[RFC] Bifurcation of APIs across Python and C++: A Case Study and Recommendations for Prevention

Thanks @electriclilies. My previous message about python was not advocating for checking in prototyping code. When looking at the use of python, we would need to look at the specific contexts. Let us consider a few specific scenarios:

  • S0: In most of the compiler infrastructure, such as pass, pass context, these implementations are all already in C++, because of the reason you mentioned
  • S1: The “stitching APIs” that stiches the calls to passes together was originally in python(lower) and should be fixed by modularizing and move to C++.
  • S2: Certain model importers, such as caffe2, pytorch, is much easier to implement in python, because these frameworks provide easy ways to introspect the internals through python API. Doing these importers in c++ would inccur non-trivial link dependency and sometimes infeasible.
  • S3: When we are doing compilation and invoke cost models, we need to interact with ML toolkit. Majority of the ML-ecosystem(such as pytorch, xgboost) are in python and interact through python is the most desirable way.
  • S4: When we want to introduce utilities such as external dataset loading, it is easiest to create adaptors to python packages such as pytorch and tensorflow.

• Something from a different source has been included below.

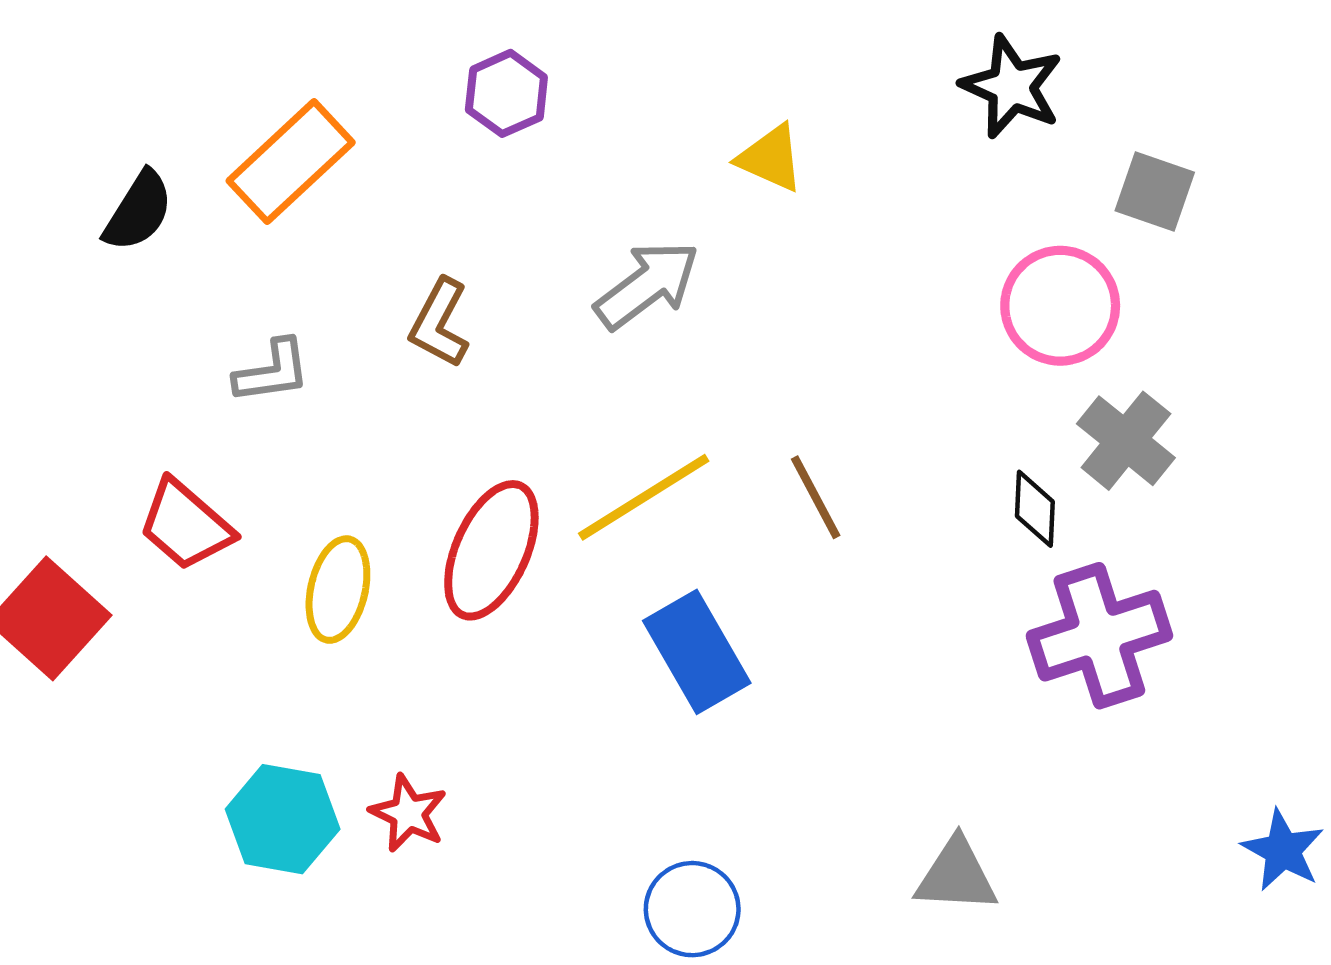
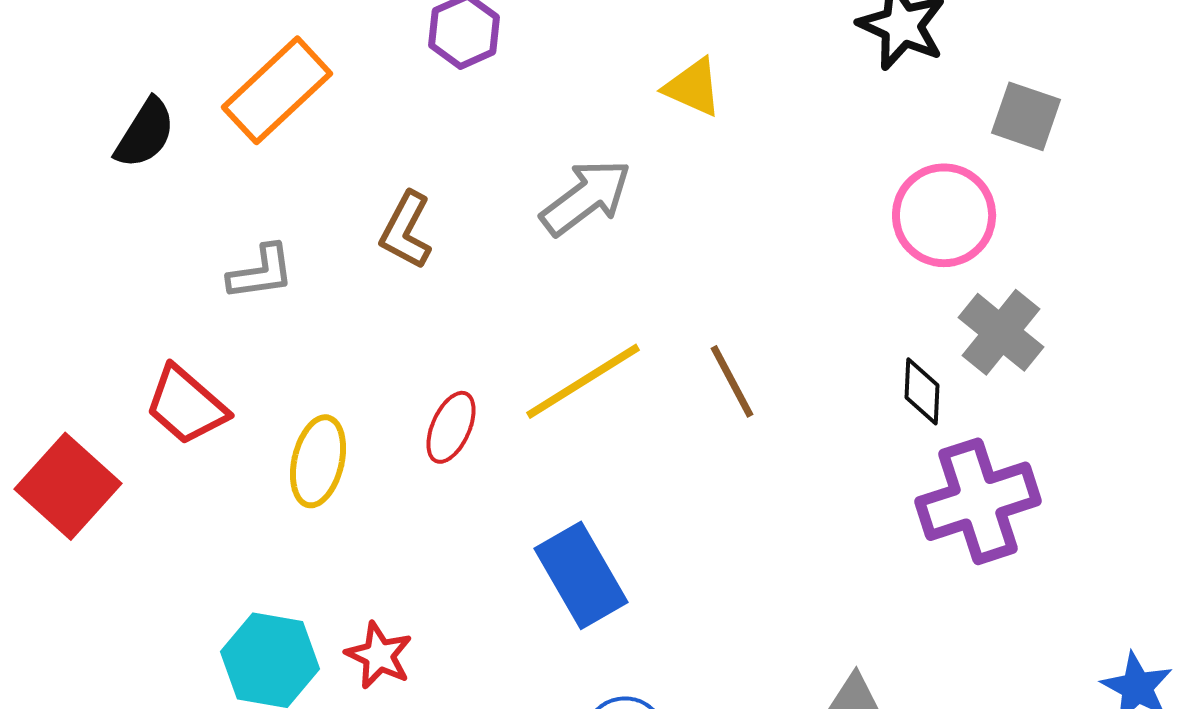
red ellipse: (491, 550) -> (451, 427), size x0.6
blue rectangle: (697, 652) -> (581, 575), moved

As we can see that in the case of S0 and S1, C++ is certainly something that we should push for. While in the case of S2, S3, S4, allowing the use of python would help us because the considerations above.

Additionally, in most all cases, when possible, a interface will be defined in C++ so that the python corresponding implementation can be swapped out in a modular way if needed later.

Similar design principle are adopted by major ML frameworks such as pytorch, tensorflow. The code that represent the ML models and optimizations rules are written in python, while the core of the engine is written in c++.

In short, python do not necessarily equals prototyping and we need to look at the specific context.

Summary

Trying to summarize the thoughts so far, I think are are actually in agreement :slight_smile: Specifically, I agree about your suggestions:

  • A0: Compiler passes and APIs should be written in C++.
  • A1: Not checkin prototyping code into the codebase and avoid technical debt.
  • A2: Ensure one version of the code in the code base and delete the other one.
  • A3: We should add typings to the python API, possibly in an incremental way, see related discussions here [RFC] Setting up Mypy type checking for TVM codebase

In addition to that, my previous post was mainly to highlight the following additional principle (as part of the python first design principle):

  • A4: All the compiler passes and infrastructure written in C++ should be easily accessed, manipulated and used through python.

In short, if someone want to build a customized compilation that involves specific transfomations, passes, and scheduling, only a few lines of python should be needed.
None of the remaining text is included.